SIMD Backends
svb provides SIMD-accelerated encode and decode for all codec variants. The scalar path is always compiled and serves as the correctness reference.
Available backends
| Backend | Feature flag | Architecture | ISA |
|---|---|---|---|
| SSSE3 | simd-ssse3 | x86-64 | SSE2 + SSSE3 |
| AVX2 | simd-avx2 | x86-64 | AVX2 |
| NEON | simd-neon | AArch64 | NEON |
| Auto | simd-auto | both | runtime detection |
simd-auto
simd-auto detects the best available path at runtime using is_x86_feature_detected! on x86-64 and unconditional NEON on AArch64. This is the recommended flag for most users.
On x86-64, simd-auto selects AVX2 if available, then SSSE3, then scalar. On AArch64, NEON is always selected (NEON is mandatory on AArch64).

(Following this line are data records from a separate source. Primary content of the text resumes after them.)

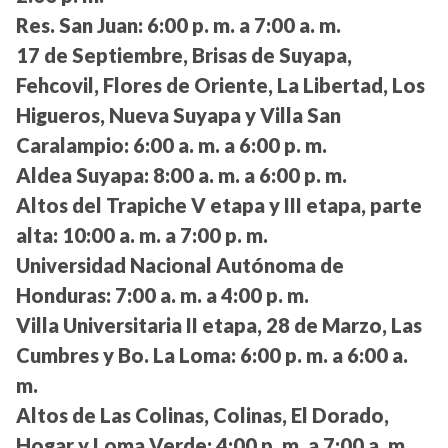
Res. San Juan:
6:00 p. m. a 7:00 a. m.
17 de Septiembre, Brisas de Suyapa,
Fehcovil, Flores de Oriente, La Libertad, Los
Higueros, Nueva Suyapa y Villa San
Caralampio:
6:00 a. m. a 6:00 p. m.
Aldea Suyapa:
8:00 a. m. a 6:00 p. m.
Altos del Trapiche V etapa y III etapa, parte
alta:
10:00 a. m. a 7:00 p. m.
Universidad Nacional Autónoma de
Honduras:
7:00 a. m. a 4:00 p. m.
Villa Universitaria II etapa, 28 de Marzo, Las
Cumbres y Bo. La Loma:
6:00 p. m. a 6:00 a.
m.
Altos de Las Colinas, Colinas, El Dorado,
Hogar y Loma Verde:
4:00 p. m. a 7:00 a. m.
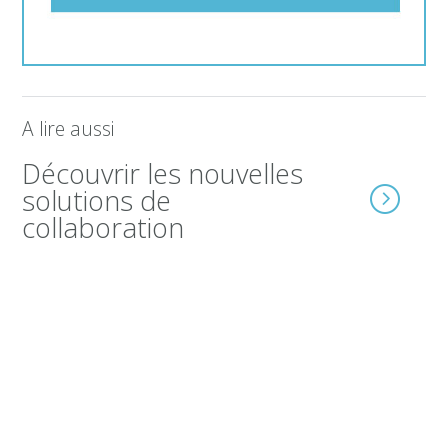
A lire aussi
Découvrir les nouvelles
solutions de
collaboration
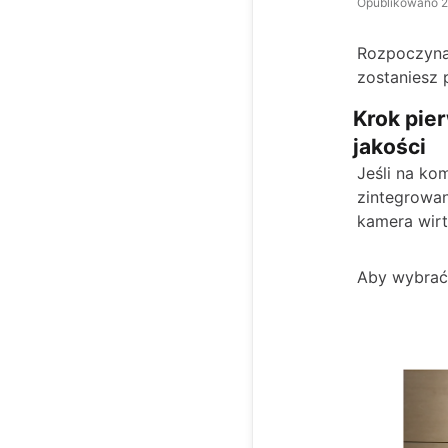
Opublikowano
2
Rozpoczynaj
zostaniesz 
Krok pie
jakości
Jeśli na ko
zintegrowan
kamera wirt
Aby wybrać 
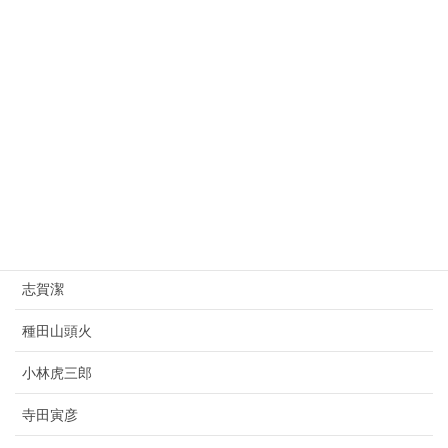
桂太郎
朝倉文夫
山県有朋
西園寺公望
上村松園
杉原千畝
志賀潔
種田山頭火
小林虎三郎
寺田寅彦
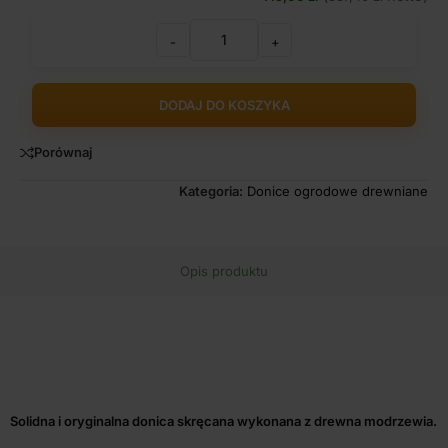
-
+
DODAJ DO KOSZYKA
Porównaj
Kategoria:
Donice ogrodowe drewniane
Opis produktu
Solidna i oryginalna donica skręcana wykonana z drewna modrzewia.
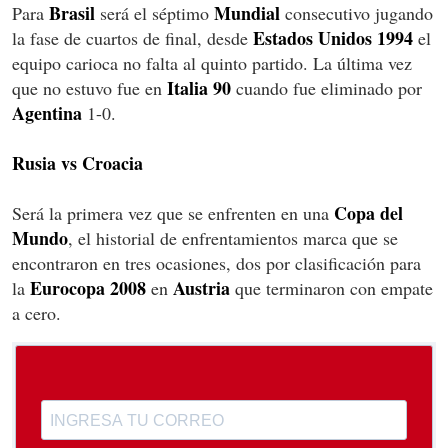
Brasil
Mundial
Para
será el séptimo
consecutivo jugando
Estados Unidos 1994
la fase de cuartos de final, desde
el
equipo carioca no falta al quinto partido. La última vez
Italia 90
que no estuvo fue en
cuando fue eliminado por
Agentina
1-0.
Rusia vs Croacia
Copa del
Será la primera vez que se enfrenten en una
Mundo
, el historial de enfrentamientos marca que se
encontraron en tres ocasiones, dos por clasificación para
Eurocopa 2008
Austria
la
en
que terminaron con empate
a cero.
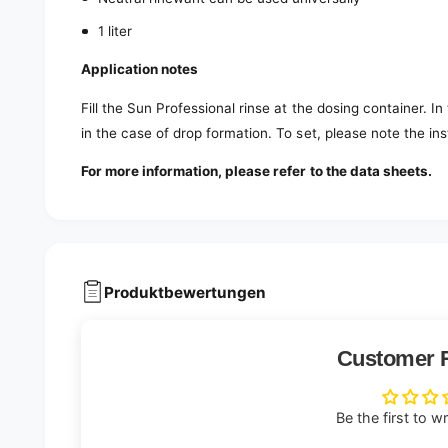
1 liter
Application notes
Fill the Sun Professional rinse at the dosing container. In
in the case of drop formation. To set, please note the in
For more information, please refer to the data sheets.
Produktbewertungen
Customer 
Be the first to w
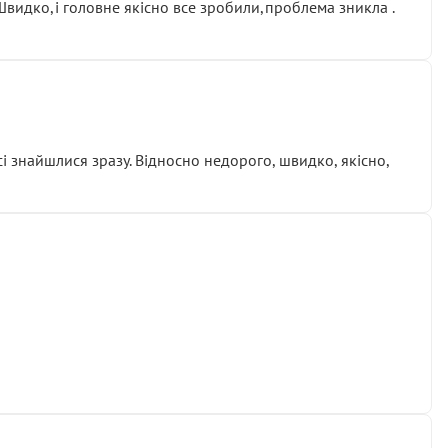
.Швидко,і головне якісно все зробили,проблема зникла .
сі знайшлися зразу. Відносно недорого, швидко, якісно,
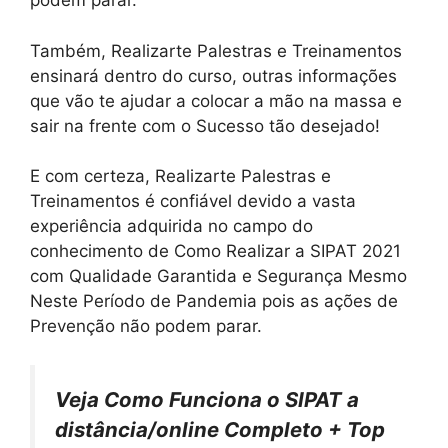
podem parar.
Também, Realizarte Palestras e Treinamentos
ensinará dentro do curso, outras informações
que vão te ajudar a colocar a mão na massa e
sair na frente com o Sucesso tão desejado!
E com certeza, Realizarte Palestras e
Treinamentos é confiável devido a vasta
experiência adquirida no campo do
conhecimento de Como Realizar a SIPAT 2021
com Qualidade Garantida e Segurança Mesmo
Neste Período de Pandemia pois as ações de
Prevenção não podem parar.
Veja Como Funciona o SIPAT a
distância/online Completo + Top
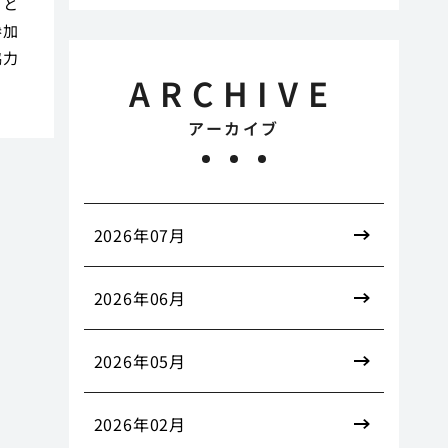
こと
参加
協力
ARCHIVE
アーカイブ
2026年07月
2026年06月
2026年05月
2026年02月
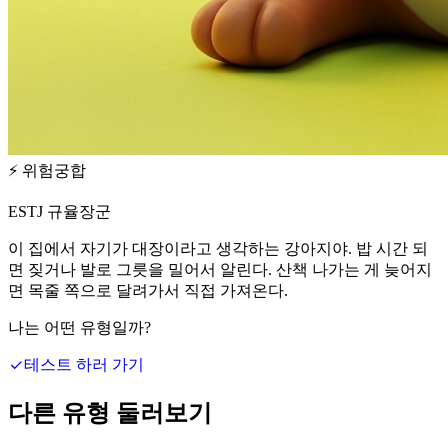
⚡
위험궁합
ESTJ 규율장군
이 집에서 자기가 대장이라고 생각하는 강아지야. 밥 시간 되
면 짖거나 발로 그릇을 밀어서 알린다. 산책 나가는 게 늦어지
면 목줄 쪽으로 달려가서 직접 가져온다.
나는 어떤 유형일까?
테스트 하러 가기
다른 유형 둘러보기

simd-auto requires std for runtime CPU detection. In no_std contexts, use a compile-time flag instead.
Compile-time flags
simd-avx2, simd-ssse3, and simd-neon compile in the SIMD path and assume it is available at runtime. These are appropriate when the target CPU is known:
# Cross-compile to a known AVX2 target
svb = { version = "0.2", features = ["simd-avx2"] }
or with RUSTFLAGS="-C target-cpu=native" where the build host and run host are the same.
Pipeline coverage
SIMD paths are provided for individual codec variants and for both high-level pipelines:
- VBZ pipeline (
encode_vbz/decode_vbz_fused): fused SVB16 + zigzag + delta in a single SIMD loop on x86-64 (SSSE3/AVX2) and AArch64 (NEON). - SVB-ZD pipeline (
encode_svbzd/decode_svbzd_fused): fused U32Classic + unzigzag + undelta. Encode computes zigzag-delta inline via SIMD (eliminates the intermediateVec<u32>allocation), decode collapses all three stages into one SIMD loop.
Decode throughput
With simd-auto on a modern x86-64 machine, decode throughput for all codec variants is in the range of 1.3–4 GB/s depending on variant and input size. See Performance for detailed numbers.